2. Materials and methods

The treatment choice was based on patient–doctor discussions, and there was no randomization. The study was conducted with informed consent from patients and approval from the ethics committee of Henan Provincial People’s Hospital. Patients’ clinical data were derived from electronic or paper medical records as well as telephonic follow-up.

2.1. Patient selection

From June 2012 to December 2016, 300 cases of pathologically confirmed bladder cancer were enrolled in the study; all cases underwent intravesical instillation therapy with THP after TURBT in Henan Provincial People's Hospital (Zhengzhou, China). Inclusion criteria included age >18 years, Eastern Cooperative Oncology Group performance status <2, life expectancy >24 months and intermediate- and/or high-risk NMIBC as defined by the European Association of Urology NMIBC guidelines [22]. Exclusion criteria included perioperative death, intention to conceive, pregnant/lactating women, THP allergy, the use of other intravesical treatment agents during treatment, end-stage cachexia, severe bleeding disorder, bladder diverticulum >1 cm, residual urine >100 ml, bladder volume <150 ml, active urinary tract infection, urinary incontinence, urethral stricture impeding 20 F catheterization, nonurothelial histology, coexisting upper urinary tract (renal pelvis, ureter) tumors, previous history of upper urinary tract tumors, clinical stage T2, partial cystectomy, previous pelvic radiotherapy/systemic chemotherapy and previous intravesical chemotherapy.

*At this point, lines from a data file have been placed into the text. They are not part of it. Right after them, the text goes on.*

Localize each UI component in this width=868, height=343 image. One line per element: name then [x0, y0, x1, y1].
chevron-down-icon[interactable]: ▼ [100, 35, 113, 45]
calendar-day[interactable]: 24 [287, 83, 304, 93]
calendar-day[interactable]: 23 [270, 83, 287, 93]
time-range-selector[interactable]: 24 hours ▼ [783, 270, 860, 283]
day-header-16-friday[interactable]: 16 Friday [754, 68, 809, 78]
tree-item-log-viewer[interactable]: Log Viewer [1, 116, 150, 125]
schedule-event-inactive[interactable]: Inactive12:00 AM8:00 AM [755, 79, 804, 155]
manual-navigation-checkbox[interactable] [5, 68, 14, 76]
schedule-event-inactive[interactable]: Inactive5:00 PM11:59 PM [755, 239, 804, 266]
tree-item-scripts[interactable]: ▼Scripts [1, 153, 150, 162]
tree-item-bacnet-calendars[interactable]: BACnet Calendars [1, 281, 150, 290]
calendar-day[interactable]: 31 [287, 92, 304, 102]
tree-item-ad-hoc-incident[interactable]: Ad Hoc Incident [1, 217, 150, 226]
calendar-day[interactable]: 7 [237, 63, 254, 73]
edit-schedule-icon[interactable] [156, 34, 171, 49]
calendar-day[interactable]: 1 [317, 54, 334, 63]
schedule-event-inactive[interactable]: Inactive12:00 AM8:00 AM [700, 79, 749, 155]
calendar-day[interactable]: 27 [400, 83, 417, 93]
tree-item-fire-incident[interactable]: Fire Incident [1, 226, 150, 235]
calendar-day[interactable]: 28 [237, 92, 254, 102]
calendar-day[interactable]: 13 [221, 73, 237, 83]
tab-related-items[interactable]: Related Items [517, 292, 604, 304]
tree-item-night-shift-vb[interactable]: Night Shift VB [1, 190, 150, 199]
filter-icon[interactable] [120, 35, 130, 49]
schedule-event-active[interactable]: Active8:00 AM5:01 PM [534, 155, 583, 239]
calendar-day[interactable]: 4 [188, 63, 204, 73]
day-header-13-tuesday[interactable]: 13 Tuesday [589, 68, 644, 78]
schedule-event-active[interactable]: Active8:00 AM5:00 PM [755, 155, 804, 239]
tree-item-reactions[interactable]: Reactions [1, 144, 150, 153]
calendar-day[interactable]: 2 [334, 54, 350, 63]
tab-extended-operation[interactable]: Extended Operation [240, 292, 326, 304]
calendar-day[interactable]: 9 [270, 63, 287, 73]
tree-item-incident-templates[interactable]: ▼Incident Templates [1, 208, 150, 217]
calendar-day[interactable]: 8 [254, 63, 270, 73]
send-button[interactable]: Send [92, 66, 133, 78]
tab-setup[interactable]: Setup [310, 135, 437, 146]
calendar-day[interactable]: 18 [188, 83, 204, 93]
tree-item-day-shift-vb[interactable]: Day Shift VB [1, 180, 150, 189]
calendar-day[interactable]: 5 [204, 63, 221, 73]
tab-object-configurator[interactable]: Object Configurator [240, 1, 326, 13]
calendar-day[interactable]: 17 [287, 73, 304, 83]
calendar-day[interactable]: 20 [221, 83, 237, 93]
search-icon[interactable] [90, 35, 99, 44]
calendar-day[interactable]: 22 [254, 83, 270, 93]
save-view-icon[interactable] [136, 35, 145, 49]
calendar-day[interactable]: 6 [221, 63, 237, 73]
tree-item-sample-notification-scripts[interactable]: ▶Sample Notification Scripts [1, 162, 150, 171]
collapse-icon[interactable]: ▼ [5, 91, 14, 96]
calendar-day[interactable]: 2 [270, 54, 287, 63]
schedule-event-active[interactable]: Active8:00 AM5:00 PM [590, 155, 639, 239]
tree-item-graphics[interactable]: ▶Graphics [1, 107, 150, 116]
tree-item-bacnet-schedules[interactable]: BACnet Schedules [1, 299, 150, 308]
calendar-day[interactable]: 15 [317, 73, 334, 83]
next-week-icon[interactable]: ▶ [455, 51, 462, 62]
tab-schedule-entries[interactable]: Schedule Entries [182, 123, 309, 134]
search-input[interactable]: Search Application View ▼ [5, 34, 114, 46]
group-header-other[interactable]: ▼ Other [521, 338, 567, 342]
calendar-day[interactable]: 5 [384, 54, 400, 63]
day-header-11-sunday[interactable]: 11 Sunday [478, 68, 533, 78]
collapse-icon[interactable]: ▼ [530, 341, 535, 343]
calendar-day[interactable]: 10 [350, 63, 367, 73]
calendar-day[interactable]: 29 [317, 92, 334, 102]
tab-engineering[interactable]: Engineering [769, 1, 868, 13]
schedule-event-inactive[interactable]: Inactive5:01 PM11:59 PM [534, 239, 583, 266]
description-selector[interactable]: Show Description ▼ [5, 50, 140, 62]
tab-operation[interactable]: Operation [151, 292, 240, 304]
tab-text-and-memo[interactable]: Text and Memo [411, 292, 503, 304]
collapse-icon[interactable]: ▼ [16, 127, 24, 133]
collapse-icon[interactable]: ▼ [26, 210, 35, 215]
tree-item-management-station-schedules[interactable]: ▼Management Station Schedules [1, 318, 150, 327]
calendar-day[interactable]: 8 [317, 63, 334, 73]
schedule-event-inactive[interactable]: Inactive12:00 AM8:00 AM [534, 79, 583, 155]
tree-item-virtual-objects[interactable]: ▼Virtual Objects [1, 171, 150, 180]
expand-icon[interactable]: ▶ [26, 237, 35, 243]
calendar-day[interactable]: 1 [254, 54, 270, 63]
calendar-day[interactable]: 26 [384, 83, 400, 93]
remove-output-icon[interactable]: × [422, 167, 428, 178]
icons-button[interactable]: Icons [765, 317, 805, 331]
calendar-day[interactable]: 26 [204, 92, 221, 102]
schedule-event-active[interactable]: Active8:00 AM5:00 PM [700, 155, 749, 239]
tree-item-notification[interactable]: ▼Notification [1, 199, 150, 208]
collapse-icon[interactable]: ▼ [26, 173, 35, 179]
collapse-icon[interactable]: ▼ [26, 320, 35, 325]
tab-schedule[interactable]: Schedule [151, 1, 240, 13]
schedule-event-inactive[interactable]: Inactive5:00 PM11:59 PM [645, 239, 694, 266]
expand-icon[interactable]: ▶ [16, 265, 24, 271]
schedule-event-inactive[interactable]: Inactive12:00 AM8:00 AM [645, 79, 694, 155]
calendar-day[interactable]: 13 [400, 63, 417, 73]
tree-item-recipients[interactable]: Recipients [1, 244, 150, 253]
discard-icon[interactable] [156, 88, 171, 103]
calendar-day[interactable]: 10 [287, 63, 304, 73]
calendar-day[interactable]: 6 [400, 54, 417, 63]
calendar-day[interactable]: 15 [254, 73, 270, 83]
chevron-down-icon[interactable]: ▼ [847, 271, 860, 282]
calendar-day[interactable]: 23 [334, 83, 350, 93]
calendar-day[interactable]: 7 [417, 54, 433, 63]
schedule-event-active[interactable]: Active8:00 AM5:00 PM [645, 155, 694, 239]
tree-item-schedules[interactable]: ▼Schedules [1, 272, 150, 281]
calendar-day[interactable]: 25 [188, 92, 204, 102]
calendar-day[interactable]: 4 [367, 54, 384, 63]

The TNM classification for bladder cancer was used to define the stage of NMIBC [23] while histological grade was defined by the World Health Organization 1973 grading system.

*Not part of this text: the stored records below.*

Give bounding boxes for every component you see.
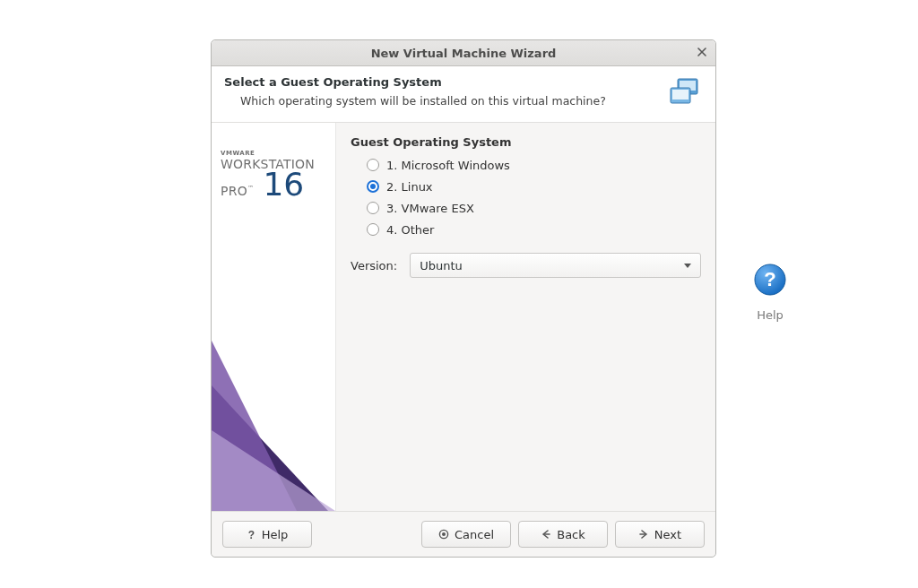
next-button[interactable]: Next bbox=[615, 521, 705, 548]
header-title: Select a Guest Operating System bbox=[224, 75, 656, 89]
svg-marker-10 bbox=[212, 430, 335, 511]
cancel-button[interactable]: Cancel bbox=[421, 521, 511, 548]
wizard-content: Guest Operating System 1. Microsoft Wind… bbox=[336, 123, 715, 511]
brand-pro: PRO™ bbox=[221, 184, 254, 198]
help-button-label: Help bbox=[262, 528, 289, 541]
sidebar-art bbox=[212, 287, 335, 511]
back-button-label: Back bbox=[557, 528, 585, 541]
guest-os-option-vmware-esx[interactable]: 3. VMware ESX bbox=[367, 197, 701, 219]
guest-os-option-label: 3. VMware ESX bbox=[386, 202, 474, 215]
guest-os-option-windows[interactable]: 1. Microsoft Windows bbox=[367, 154, 701, 176]
svg-rect-7 bbox=[672, 90, 688, 99]
arrow-right-icon bbox=[638, 529, 649, 540]
version-label: Version: bbox=[351, 259, 397, 272]
window-title: New Virtual Machine Wizard bbox=[371, 47, 557, 60]
sidebar-brand: VMWARE WORKSTATION PRO™ 16 bbox=[212, 150, 333, 199]
guest-os-option-other[interactable]: 4. Other bbox=[367, 219, 701, 240]
version-selected: Ubuntu bbox=[420, 259, 463, 272]
next-button-label: Next bbox=[654, 528, 681, 541]
cancel-button-label: Cancel bbox=[455, 528, 494, 541]
brand-vmware: VMWARE bbox=[221, 150, 333, 157]
brand-version: 16 bbox=[263, 170, 304, 199]
guest-os-section-title: Guest Operating System bbox=[351, 135, 701, 149]
guest-os-option-linux[interactable]: 2. Linux bbox=[367, 176, 701, 197]
guest-os-option-label: 4. Other bbox=[386, 223, 434, 237]
question-icon: ? bbox=[247, 529, 256, 540]
version-row: Version: Ubuntu bbox=[351, 253, 701, 278]
titlebar: New Virtual Machine Wizard bbox=[212, 40, 715, 66]
chevron-down-icon bbox=[684, 264, 691, 268]
monitors-icon bbox=[665, 75, 703, 113]
wizard-body: VMWARE WORKSTATION PRO™ 16 Guest Operati… bbox=[212, 123, 715, 511]
close-icon bbox=[697, 48, 706, 56]
help-button[interactable]: ? Help bbox=[222, 521, 312, 548]
radio-icon bbox=[367, 159, 379, 171]
cancel-icon bbox=[438, 529, 449, 540]
back-button[interactable]: Back bbox=[518, 521, 608, 548]
help-circle-icon: ? bbox=[754, 264, 786, 299]
radio-icon bbox=[367, 180, 379, 193]
wizard-header: Select a Guest Operating System Which op… bbox=[212, 66, 715, 123]
svg-marker-8 bbox=[212, 385, 328, 511]
wizard-footer: ? Help Cancel bbox=[212, 511, 715, 557]
floating-help[interactable]: ? Help bbox=[748, 264, 792, 322]
wizard-sidebar: VMWARE WORKSTATION PRO™ 16 bbox=[212, 123, 336, 511]
wizard-window: New Virtual Machine Wizard Select a Gues… bbox=[211, 39, 716, 558]
version-dropdown[interactable]: Ubuntu bbox=[410, 253, 701, 278]
svg-text:?: ? bbox=[248, 529, 255, 540]
header-subtitle: Which operating system will be installed… bbox=[224, 94, 656, 108]
arrow-left-icon bbox=[541, 529, 551, 540]
radio-icon bbox=[367, 202, 379, 214]
guest-os-radio-group: 1. Microsoft Windows 2. Linux 3. VMware … bbox=[351, 154, 701, 240]
svg-text:?: ? bbox=[764, 268, 775, 290]
svg-marker-9 bbox=[212, 341, 297, 511]
radio-icon bbox=[367, 223, 379, 236]
close-button[interactable] bbox=[694, 44, 710, 60]
svg-point-13 bbox=[442, 532, 446, 536]
floating-help-label: Help bbox=[757, 308, 784, 322]
guest-os-option-label: 1. Microsoft Windows bbox=[386, 159, 510, 172]
guest-os-option-label: 2. Linux bbox=[386, 180, 433, 194]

2.2．Transurethral resection of bladder tumors

Both groups underwent TURBT under general anesthesia. Bladder tumors were detected by cystoscopy after cystolithotomy. At the same time, continuous lavage-type resection (cutting control using 100–115 W, electro-coagulation control using 70–80 W) was performed. Saline (0.9%) was used as a flushing solution. An electro-resection endoscope was placed in the urethral position of patients to observe the intravesical tumors. The tumor body and pedicle were resected by lateral, anterograde and retrograde resection. The resection range included 2 cm of normal carrier tissue near the tumor deep into the muscle layer. All patient had routine indwelling of the three-way Foley catheter and then continuous bladder irrigation using a large amount of 0.9% saline at room temperature was performed until the color of urine became clear. Within 3 days after TURBT, treatment was implemented if there was no existence of gross hematuria.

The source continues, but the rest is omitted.